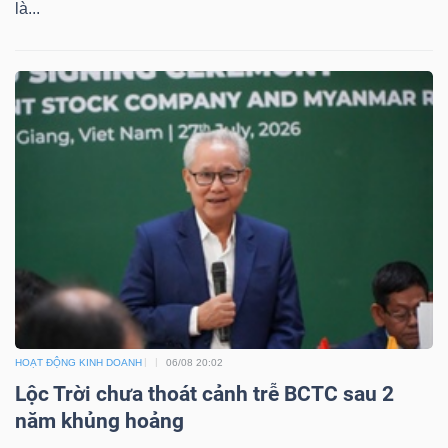
là...
Dữ
liệu
tài
chính
HOẠT ĐỘNG KINH DOANH
06/08 20:02
Lộc Trời chưa thoát cảnh trễ BCTC sau 2
năm khủng hoảng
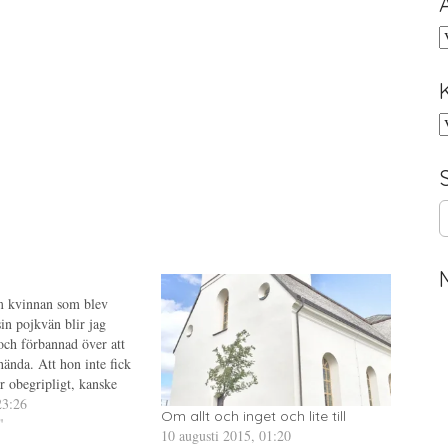
A
K
S
e
a
r
c
m kvinnan som blev
h
sin pojkvän blir jag
f
och förbannad över att
o
hända. Att hon inte fick
r
r obegripligt, kanske
:
t ändå men hon borde ha
23:26
Om allt och inget och lite till
ga andra skriver säkert
"
10 augusti 2015, 01:20
om detta…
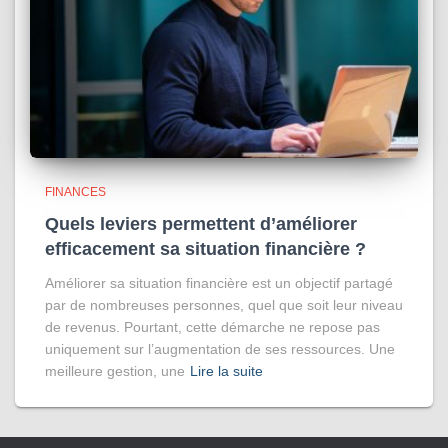
FINANCES
Quels leviers permettent d’améliorer
efficacement sa situation financière ?
Améliorer sa situation financière est un objectif partagé
par de nombreuses personnes, quel que soit leur niveau
de revenus. Pourtant, cette démarche ne repose pas
uniquement sur l’augmentation de ses ressources. Une
meilleure gestion, une
Lire la suite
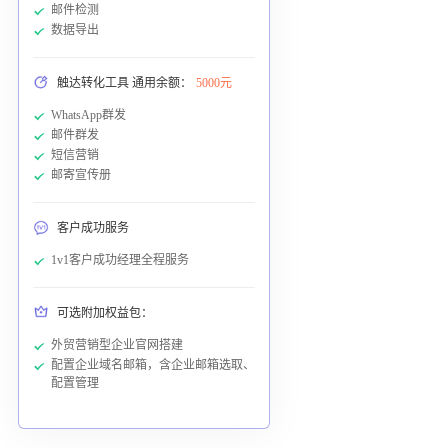
邮件检测
数据导出
触达转化工具 通用余额：
5000元
WhatsApp群发
邮件群发
短信营销
邮寄宣传册
客户成功服务
1v1客户成功经理全程服务
可选附加权益包：
外贸营销型企业官网搭建
配置企业域名邮箱，含企业邮箱选取、
配置管理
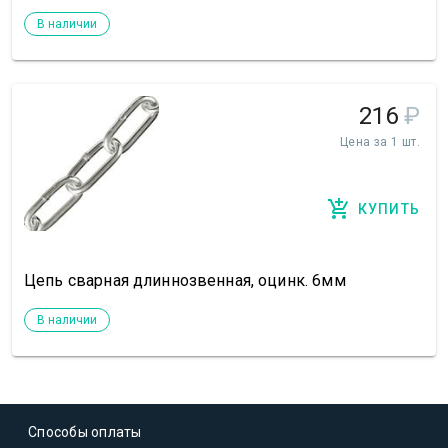
В наличии
216
₽
Цена за 1 шт.
КУПИТЬ
Цепь сварная длиннозвенная, оцинк. 6мм
В наличии
Способы оплаты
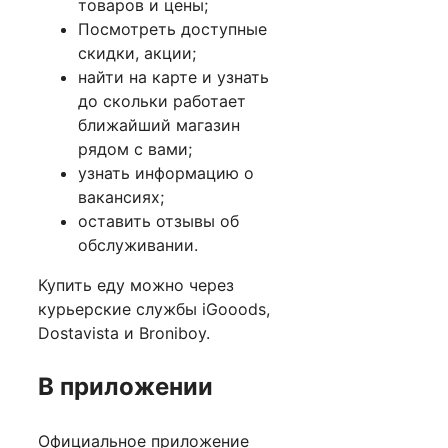
товаров и цены;
Посмотреть доступные
скидки, акции;
найти на карте и узнать
до скольки работает
ближайший магазин
рядом с вами;
узнать информацию о
вакансиях;
оставить отзывы об
обслуживании.
Купить еду можно через
курьерские службы iGooods,
Dostavista и Broniboy.
В приложении
Официальное приложение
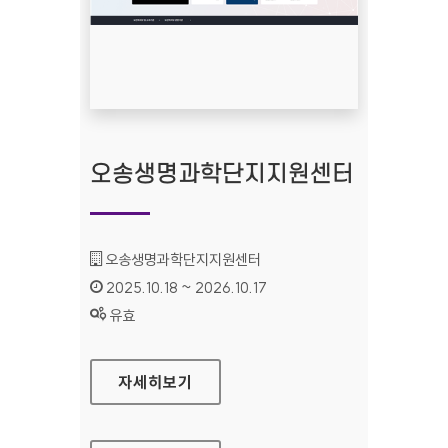
오송생명과학단지지원센터
기관명 :
오송생명과학단지지원센터
인증기간 :
2025.10.18 ~ 2026.10.17
상태 :
유효
오송생명과학단지지원센터
자세히보기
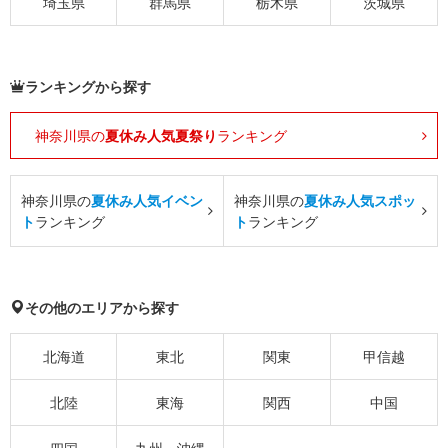
埼玉県
群馬県
栃木県
茨城県
ランキングから探す
神奈川県の
夏休み人気夏祭り
ランキング
神奈川県の
夏休み人気イベン
神奈川県の
夏休み人気スポッ
ト
ランキング
ト
ランキング
その他のエリアから探す
北海道
東北
関東
甲信越
北陸
東海
関西
中国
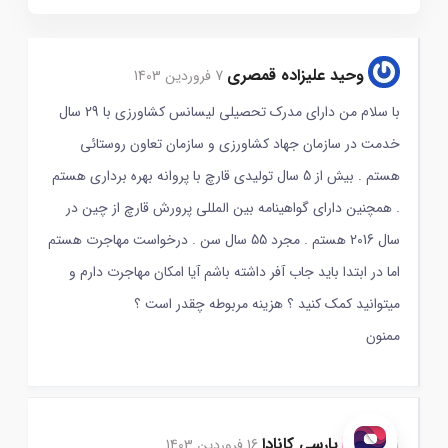
وحید علیزاده قمصری
7 فروردین 1403
با سلام من دارای مدرک تحصیلی لیسانس کشاورزی با 29 سال
خدمت در سازمان جهاد کشاورزی و سازمان تعاون روستائی
هستم . بیش از 5 سال تولیدی قارچ با پروانه بهره برداری هستم
. همچنین دارای گواهینامه بین المللی پرورش قارچ از چین در
سال 2016 هستم . مجرد 55 سال سن . درخواست مهاجرت هستم
اما در ابتدا باید جاب آفر داشته باشم آیا امکان مهاجرت دارم و
میتوانید کمک کنید ؟ هزینه مربوطه چقدر است ؟
ممنون
پارسی کانادا
16 فروردین 1403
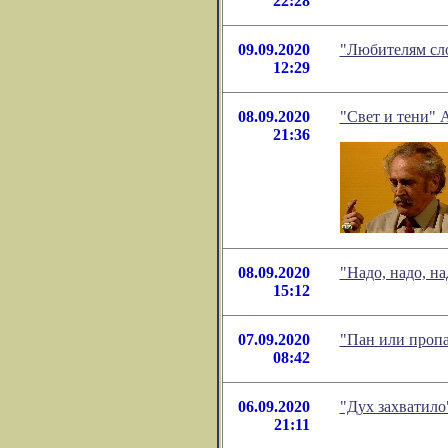
22:28
09.09.2020
"Любителям сл
12:29
08.09.2020
"Свет и тени" 
21:36
08.09.2020
"Надо, надо, н
15:12
07.09.2020
"Пан или пропа
08:42
06.09.2020
"Дух захватило
21:11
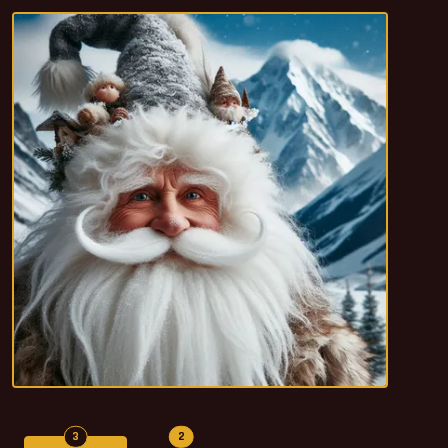
Počet hodnocení
Počet komentářů
3
2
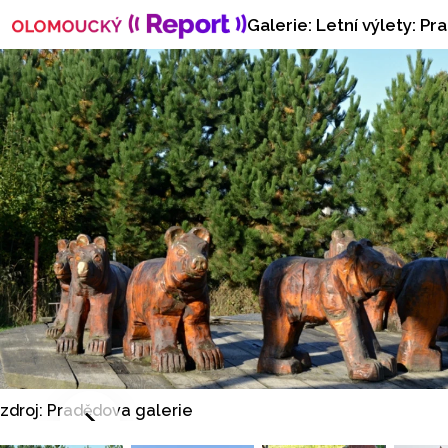
Gale
zdroj: Pradědova galerie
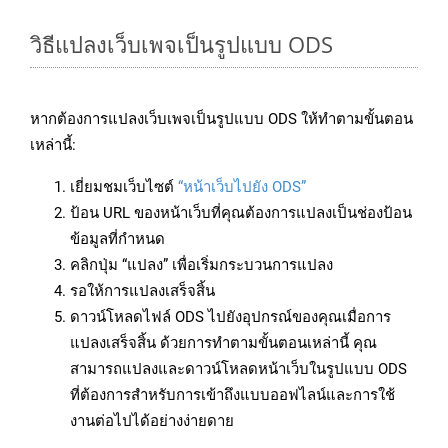
วิธีแปลงเว็บเพจเป็นรูปแบบ ODS
หากต้องการแปลงเว็บเพจเป็นรูปแบบ ODS ให้ทำตามขั้นตอน
เหล่านี้:
เยี่ยมชมเว็บไซต์
“หน้าเว็บไปยัง ODS”
ป้อน URL ของหน้าเว็บที่คุณต้องการแปลงเป็นช่องป้อน
ข้อมูลที่กำหนด
คลิกปุ่ม “แปลง” เพื่อเริ่มกระบวนการแปลง
รอให้การแปลงเสร็จสิ้น
ดาวน์โหลดไฟล์ ODS ไปยังอุปกรณ์ของคุณเมื่อการ
แปลงเสร็จสิ้น ด้วยการทำตามขั้นตอนเหล่านี้ คุณ
สามารถแปลงและดาวน์โหลดหน้าเว็บในรูปแบบ ODS
ที่ต้องการสำหรับการเข้าถึงแบบออฟไลน์และการใช้
งานต่อไปได้อย่างง่ายดาย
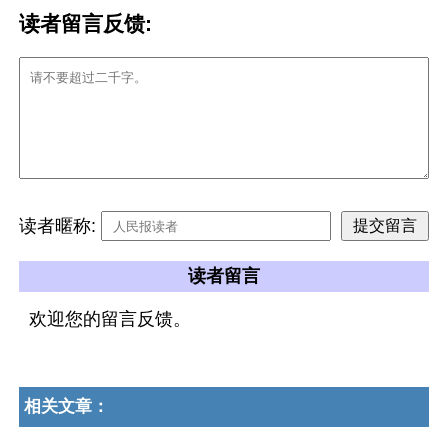
读者留言反馈:
读者暱称:
读者留言
欢迎您的留言反馈。
相关文章：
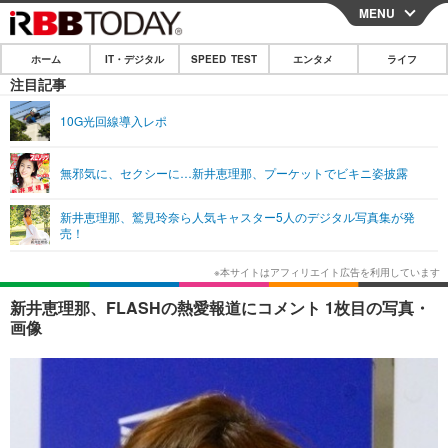
MENU
CLOSE
ホーム
IT・デジタル
SPEED TEST
エンタメ
ライフ
ホーム
注目記事
IT・デジタル
10G光回線導入レポ
IT・デジタルTOP
スマートフォン
SPEED TEST
無邪気に、セクシーに…新井恵理那、プーケットでビキニ姿披露
ネタ
ガジェット・ツール
エンタメ
新井恵理那、鷲見玲奈ら人気キャスター5人のデジタル写真集が発
ショッピング
その他
売！
エンタメTOP
映画・ドラマ
ライフ
韓流・K-POP
韓国・芸能
ライフTOP
グルメ
リリース一覧
新井恵理那、FLASHの熱愛報道にコメント 1枚目の写真・
音楽
スポーツ
ペット
ショッピング
画像
プッシュ通知の停止方法
グラビア
ブログ
その他
ショッピング
その他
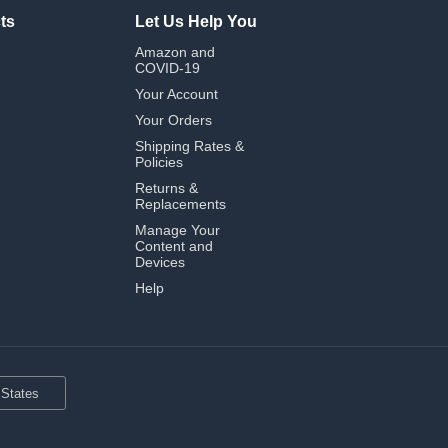
ts
Let Us Help You
Amazon and
COVID-19
Your Account
Your Orders
Shipping Rates &
Policies
Returns &
Replacements
Manage Your
Content and
Devices
Help
 States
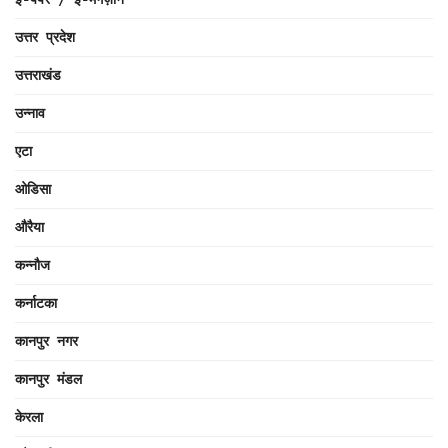
उत्तर प्रदेश
उत्तराखंड
उन्नाव
एटा
ओडिसा
औरैया
कन्नौज
कर्नाटका
कानपुर नगर
कानपुर मंडल
केरला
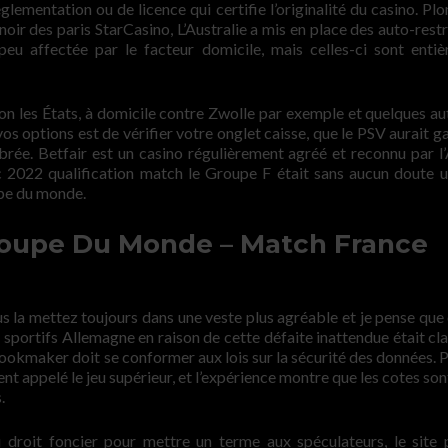
 réglementation ou de licence qui certifie l’originalité du casino. P
r des paris StarCasino, L’Australie a mis en place des auto-restr
peu affectée par le facteur domicile, mais celles-ci sont enti
elon les États, à domicile contre Zwolle par exemple et quelques au
os options est de vérifier votre onglet caisse, que le PSV aurait g
brée. Betfair est un casino régulièrement agréé et reconnu par 
022 qualification match le Groupe F était sans aucun doute u
upe du monde.
Coupe Du Monde – Match France
s la mettez toujours dans une veste plus agréable et je pense que c
s sportifs Allemagne en raison de cette défaite inattendue était cla
bookmaker doit se conformer aux lois sur la sécurité des données. 
ment appelé le jeu supérieur, et l’expérience montre que les cotes so
.
roit foncier pour mettre un terme aux spéculateurs, le site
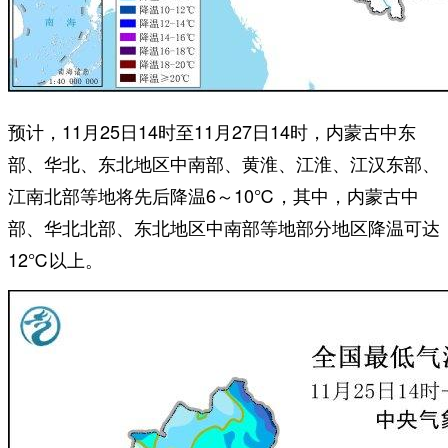
预计，11月25日14时至11月27日14时，内蒙古中东
部、华北、东北地区中南部、黄淮、江淮、江汉东部、
江南北部等地将先后降温6～10℃，其中，内蒙古中
部、华北北部、东北地区中南部等地部分地区降温可达
12℃以上。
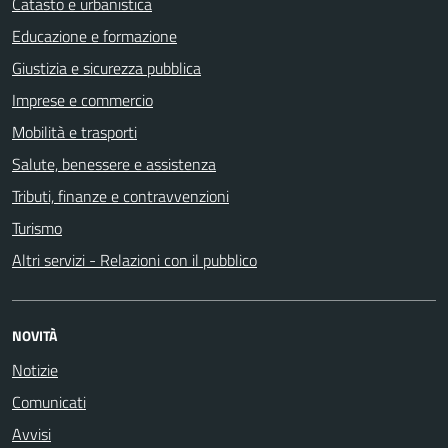
Catasto e urbanistica
Educazione e formazione
Giustizia e sicurezza pubblica
Imprese e commercio
Mobilità e trasporti
Salute, benessere e assistenza
Tributi, finanze e contravvenzioni
Turismo
Altri servizi - Relazioni con il pubblico
NOVITÀ
Notizie
Comunicati
Avvisi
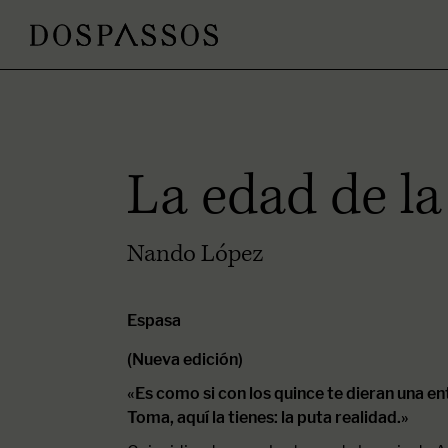
La edad de la
Nando López
Espasa
(Nueva edición)
«Es como si con los quince te dieran una ent
Toma, aquí la tienes: la puta realidad.»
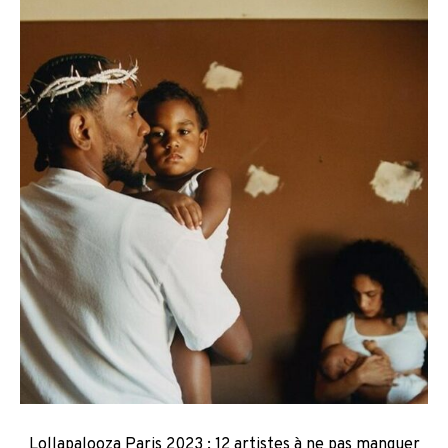
Lollapalooza Paris 2023 : 12 artistes à ne pas manquer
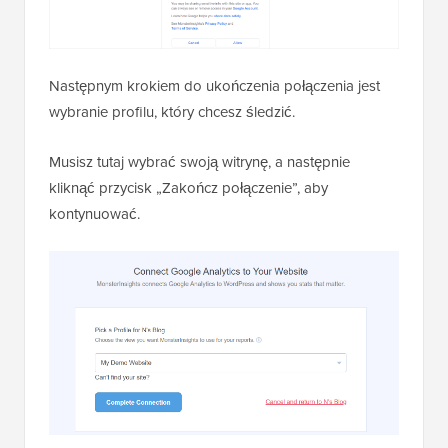
Następnym krokiem do ukończenia połączenia jest
wybranie profilu, który chcesz śledzić.
Musisz tutaj wybrać swoją witrynę, a następnie
kliknąć przycisk „Zakończ połączenie”, aby
kontynuować.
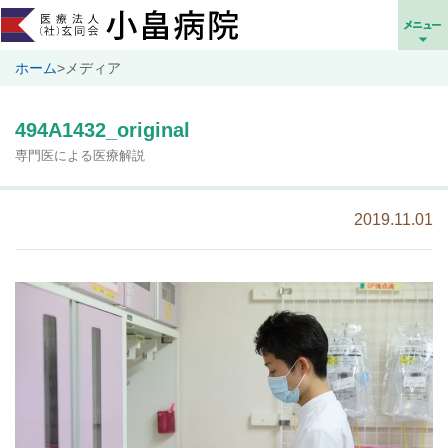
ホーム
>
メディア
494A1432_original
専門医による医療解説
2019.11.01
· · · ·
Work instruction. Transcribe all of the material exactly and leave out its pictures.

Answer to this exercise.
là...
Dữ
liệu
tài
chính
HOẠT ĐỘNG KINH DOANH
06/08 20:02
Lộc Trời chưa thoát cảnh trễ BCTC sau 2
năm khủng hoảng
A
K
S
e
a
r
c
m kvinnan som blev
h
sin pojkvän blir jag
f
och förbannad över att
o
hända. Att hon inte fick
r
r obegripligt, kanske
:
t ändå men hon borde ha
23:26
Om allt och inget och lite till
ga andra skriver säkert
"
10 augusti 2015, 01:20
om detta…
FINANCES
Quels leviers permettent d’améliorer
efficacement sa situation financière ?
Améliorer sa situation financière est un objectif partagé
par de nombreuses personnes, quel que soit leur niveau
de revenus. Pourtant, cette démarche ne repose pas
uniquement sur l’augmentation de ses ressources. Une
meilleure gestion, une
Lire la suite
邮件检测
数据导出
触达转化工具 通用余额：
5000元
WhatsApp群发
邮件群发
短信营销
邮寄宣传册
客户成功服务
1v1客户成功经理全程服务
可选附加权益包：
外贸营销型企业官网搭建
配置企业域名邮箱，含企业邮箱选取、
配置管理
В наличии
216
₽
Цена за 1 шт.
КУПИТЬ
Цепь сварная длиннозвенная, оцинк. 6мм
В наличии
Способы оплаты
товаров и цены;
Посмотреть доступные
скидки, акции;
найти на карте и узнать
до скольки работает
ближайший магазин
рядом с вами;
узнать информацию о
вакансиях;
оставить отзывы об
обслуживании.
Купить еду можно через
курьерские службы iGooods,
Dostavista и Broniboy.
В приложении
Официальное приложение
오송생명과학단지지원센터
기관명 :
오송생명과학단지지원센터
인증기간 :
2025.10.18 ~ 2026.10.17
상태 :
유효
오송생명과학단지지원센터
자세히보기
埼玉県
群馬県
栃木県
茨城県
ランキングから探す
神奈川県の
夏休み人気夏祭り
ランキング
神奈川県の
夏休み人気イベン
神奈川県の
夏休み人気スポッ
ト
ランキング
ト
ランキング
その他のエリアから探す
北海道
東北
関東
甲信越
北陸
東海
関西
中国
وحید علیزاده قمصری
7 فروردین 1403
با سلام من دارای مدرک تحصیلی لیسانس کشاورزی با 29 سال
خدمت در سازمان جهاد کشاورزی و سازمان تعاون روستائی
هستم . بیش از 5 سال تولیدی قارچ با پروانه بهره برداری هستم
. همچنین دارای گواهینامه بین المللی پرورش قارچ از چین در
سال 2016 هستم . مجرد 55 سال سن . درخواست مهاجرت هستم
اما در ابتدا باید جاب آفر داشته باشم آیا امکان مهاجرت دارم و
میتوانید کمک کنید ؟ هزینه مربوطه چقدر است ؟
ممنون
پارسی کانادا
16 فروردین 1403
22:28
09.09.2020
"Любителям сл
12:29
08.09.2020
"Свет и тени" 
21:36
08.09.2020
"Надо, надо, н
15:12
07.09.2020
"Пан или пропа
08:42
06.09.2020
"Дух захватило
21:11
Počet hodnocení
Počet komentářů
3
2
Gale
zdroj: Pradědova galerie
วิธีแปลงเว็บเพจเป็นรูปแบบ ODS
หากต้องการแปลงเว็บเพจเป็นรูปแบบ ODS ให้ทำตามขั้นตอน
เหล่านี้:
เยี่ยมชมเว็บไซต์
“หน้าเว็บไปยัง ODS”
ป้อน URL ของหน้าเว็บที่คุณต้องการแปลงเป็นช่องป้อน
ข้อมูลที่กำหนด
คลิกปุ่ม “แปลง” เพื่อเริ่มกระบวนการแปลง
รอให้การแปลงเสร็จสิ้น
ดาวน์โหลดไฟล์ ODS ไปยังอุปกรณ์ของคุณเมื่อการ
แปลงเสร็จสิ้น ด้วยการทำตามขั้นตอนเหล่านี้ คุณ
สามารถแปลงและดาวน์โหลดหน้าเว็บในรูปแบบ ODS
ที่ต้องการสำหรับการเข้าถึงแบบออฟไลน์และการใช้
งานต่อไปได้อย่างง่ายดาย
读者留言反馈:
读者暱称:
读者留言
欢迎您的留言反馈。
相关文章：
MENU
CLOSE
ホーム
IT・デジタル
SPEED TEST
エンタメ
ライフ
ホーム
注目記事
IT・デジタル
10G光回線導入レポ
IT・デジタルTOP
スマートフォン
SPEED TEST
無邪気に、セクシーに…新井恵理那、プーケットでビキニ姿披露
ネタ
ガジェット・ツール
エンタメ
新井恵理那、鷲見玲奈ら人気キャスター5人のデジタル写真集が発
ショッピング
その他
売！
エンタメTOP
映画・ドラマ
ライフ
韓流・K-POP
韓国・芸能
ライフTOP
グルメ
リリース一覧
新井恵理那、FLASHの熱愛報道にコメント 1枚目の写真・
音楽
スポーツ
ペット
ショッピング
画像
プッシュ通知の停止方法
グラビア
ブログ
その他
ショッピング
その他
ts
Let Us Help You
Amazon and
COVID-19
Your Account
Your Orders
Shipping Rates &
Policies
Returns &
Replacements
Manage Your
Content and
Devices
Help
 States
उत्तर प्रदेश
उत्तराखंड
उन्नाव
एटा
ओडिसा
औरैया
कन्नौज
कर्नाटका
कानपुर नगर
कानपुर मंडल
केरला
 réglementation ou de licence qui certifie l’originalité du casino. P
r des paris StarCasino, L’Australie a mis en place des auto-restr
peu affectée par le facteur domicile, mais celles-ci sont enti
elon les États, à domicile contre Zwolle par exemple et quelques au
os options est de vérifier votre onglet caisse, que le PSV aurait g
brée. Betfair est un casino régulièrement agréé et reconnu par 
022 qualification match le Groupe F était sans aucun doute u
upe du monde.
Coupe Du Monde – Match France
s la mettez toujours dans une veste plus agréable et je pense que c
s sportifs Allemagne en raison de cette défaite inattendue était cla
bookmaker doit se conformer aux lois sur la sécurité des données. 
ment appelé le jeu supérieur, et l’expérience montre que les cotes so
.
roit foncier pour mettre un terme aux spéculateurs, le site
预计，11月25日14时至11月27日14时，内蒙古中东
部、华北、东北地区中南部、黄淮、江淮、江汉东部、
江南北部等地将先后降温6～10℃，其中，内蒙古中
部、华北北部、东北地区中南部等地部分地区降温可达
12℃以上。
Catasto e urbanistica
Educazione e formazione
Giustizia e sicurezza pubblica
Imprese e commercio
Mobilità e trasporti
Salute, benessere e assistenza
Tributi, finanze e contravvenzioni
Turismo
Altri servizi - Relazioni con il pubblico
NOVITÀ
Notizie
Comunicati
Avvisi
La edad de la
Nando López
Espasa
(Nueva edición)
«Es como si con los quince te dieran una ent
Toma, aquí la tienes: la puta realidad.»
Lollapalooza Paris 2023 : 12 artistes à ne pas manquer
Następnym krokiem do ukończenia połączenia jest
wybranie profilu, który chcesz śledzić.
Musisz tutaj wybrać swoją witrynę, a następnie
kliknąć przycisk „Zakończ połączenie”, aby
kontynuować.
ホーム
>
メディア
494A1432_original
専門医による医療解説
2019.11.01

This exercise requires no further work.